Summary of impact:
· Client authentication and connectivity issues for some customers (Outlook, Mobile and OWA)
· Hosted Exchange customer management via the Customer Portal (cp.appriver.com)
· Delay in message delivery (internal and external)
Root cause and mitigation:
On 9-13-2018, we ran our regular purge and delete cycle on EXG7. When a domain is deleted, it causes the mail-flow routing tables to update across all Exchange servers. During the update, the routing tables became corrupt and were causing higher than normal queries to our domain controllers.

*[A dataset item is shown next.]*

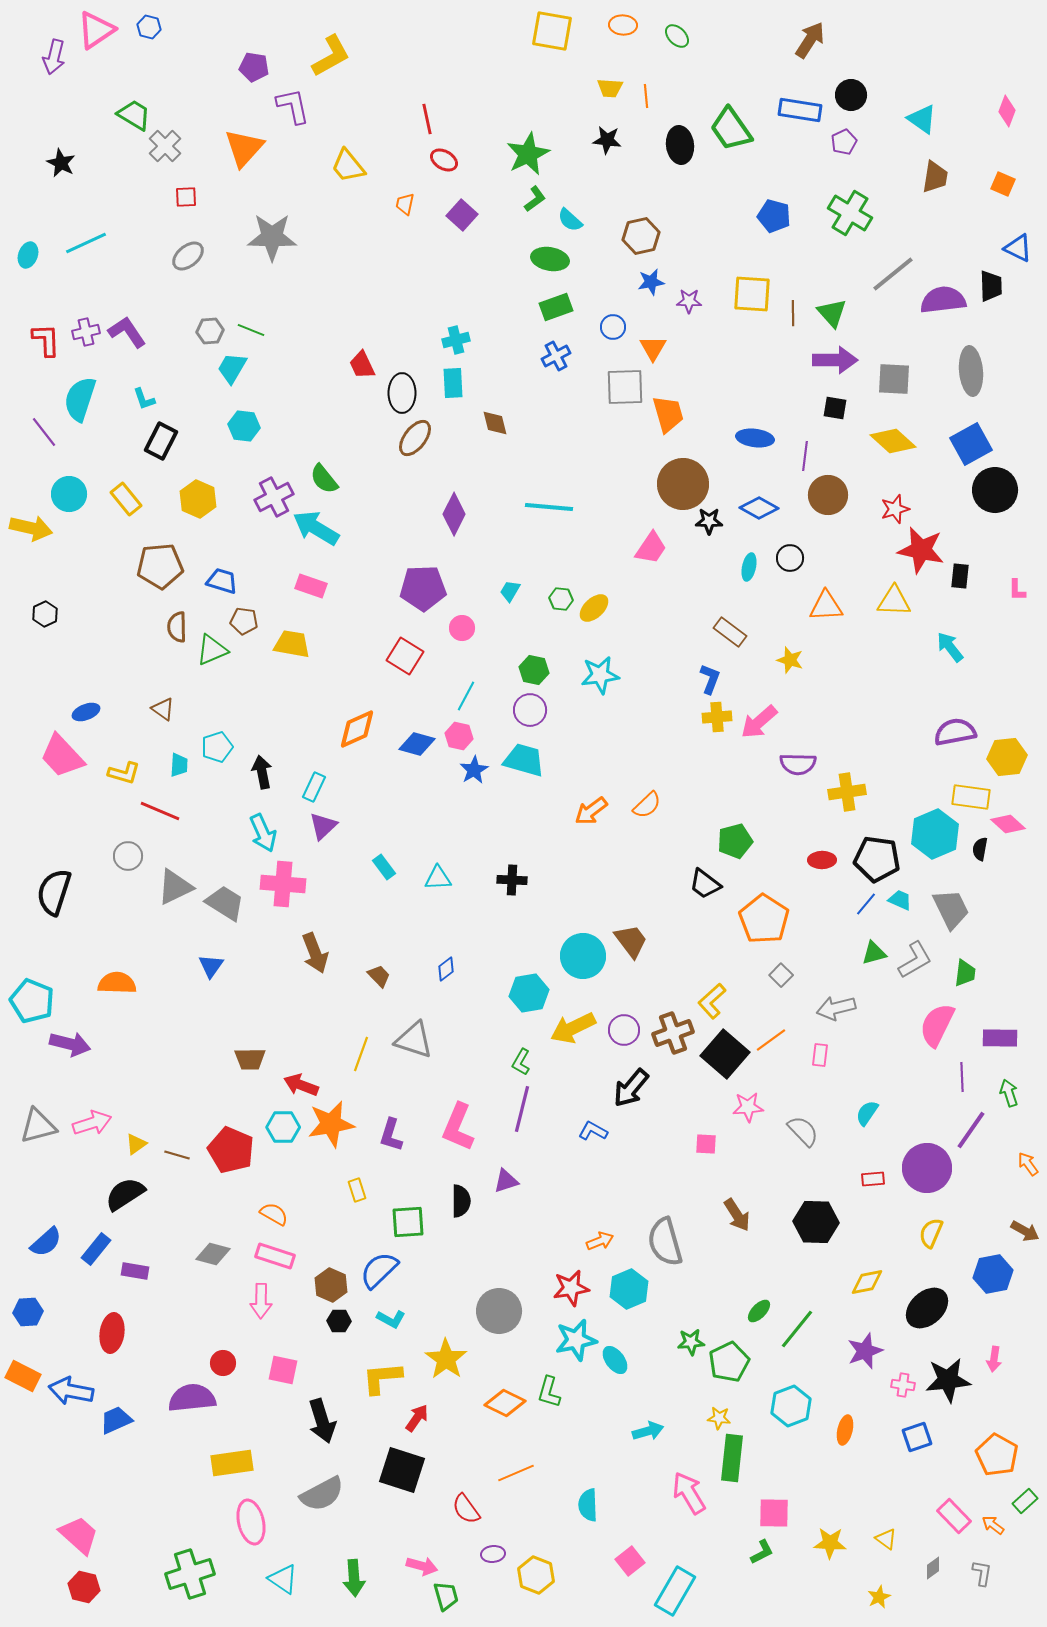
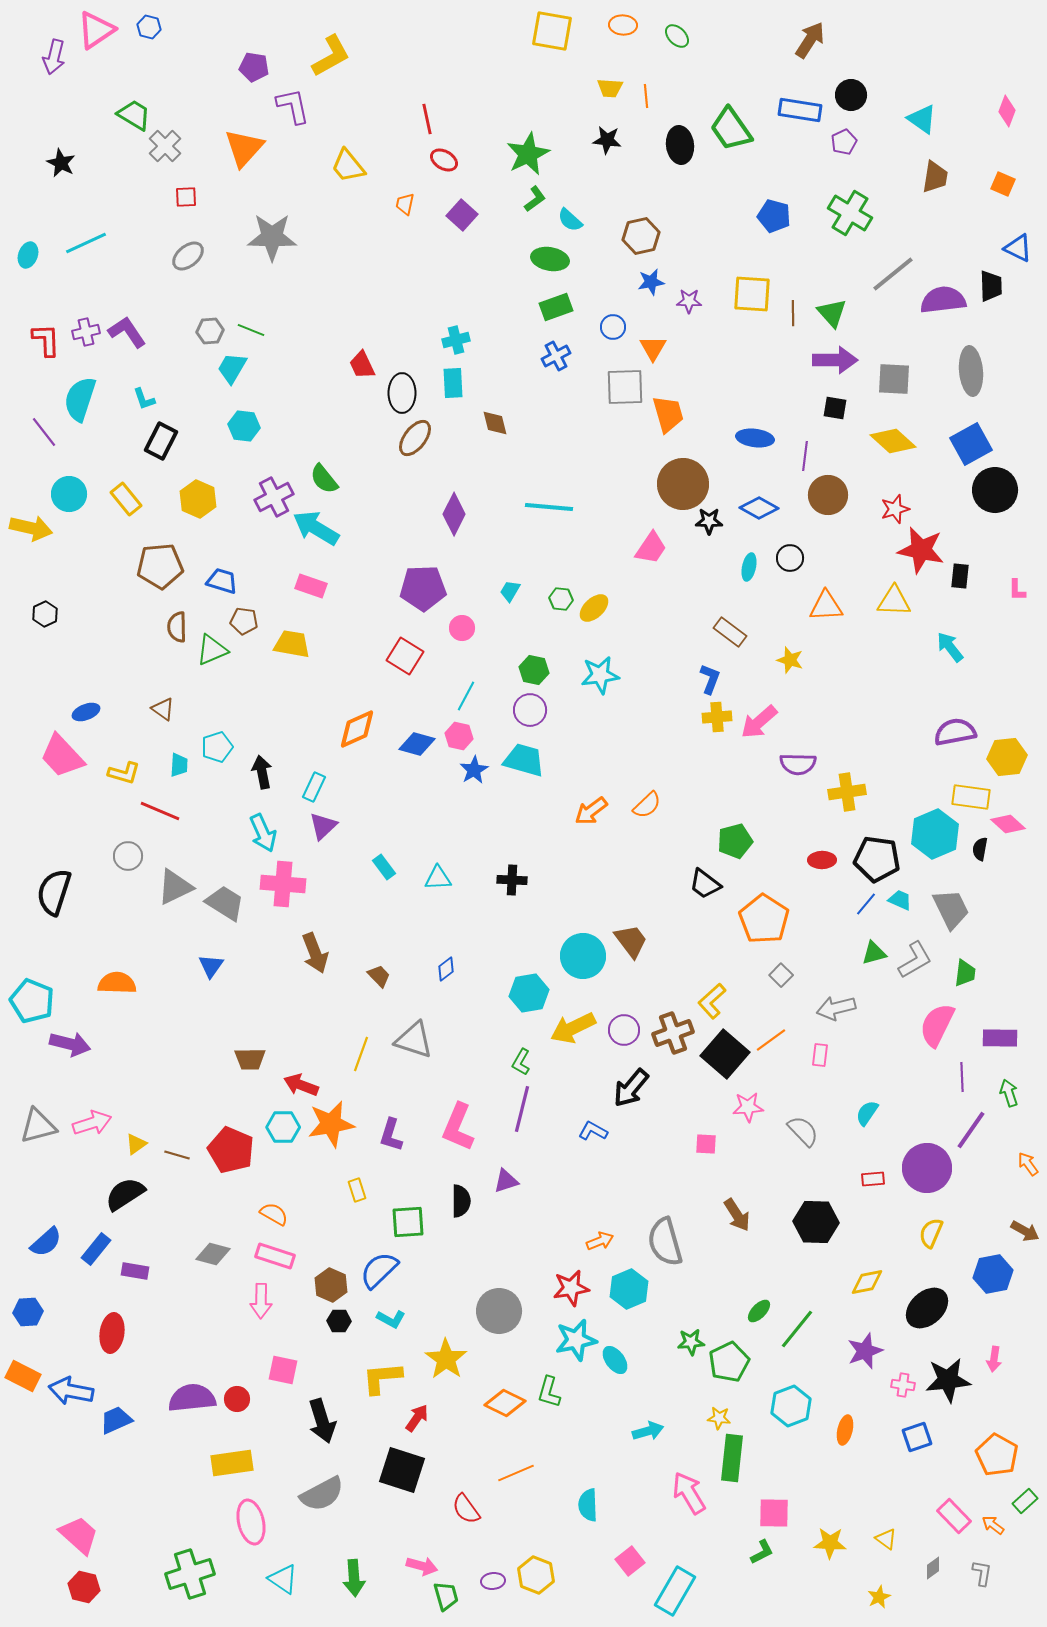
red circle at (223, 1363): moved 14 px right, 36 px down
purple ellipse at (493, 1554): moved 27 px down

However, since traffic on Thursday and Friday was lower than normal, the extra queries didn't cause the CPU usage to reach a level of concern.
At around 8:25 AM CST on 9-17-2018, the extra queries from the corrupt routing tables caused all the domain controllers to begin to climb, creating issues for the Customer Portal. Support began receiving calls about Customer Portal time-outs for Hosted Exchange shortly after. This prompted our Engineering team to investigate a possible Customer Portal and Hosted Exchange correlation. By 9:25 AM, the CPU had spiked up to 100% and Engineering began working to disable anything that queries Hosted Exchange, outside of Exchange itself (Customer Portal/SecureTide). By 9:30 AM, all external connections (Customer Portal/SecureTide) had been disabled and the CPU numbers started to drop. Unfortunately, the numbers began to rise again and had returned to 100% by 9:50 AM, due to the corrupt routing tables taking advantage of the freed-up CPU.
By 2:00 PM, Engineering instated a process of elimination to determine what was causing the high CPU usage. They discovered that the excessive routing table lookups were unable to complete. At this time, Engineering restarted all domain controllers in EXG7 and reset all routing table queries.
Around 2:00 PM, client connectivity had been restored and Engineering began to bring all routing services back online. By 2:50 PM, all queues on the delivery servers had caught up and any delayed messages were successfully delivered to EXG7 mailboxes. Routing table queries had also returned to normal at this time.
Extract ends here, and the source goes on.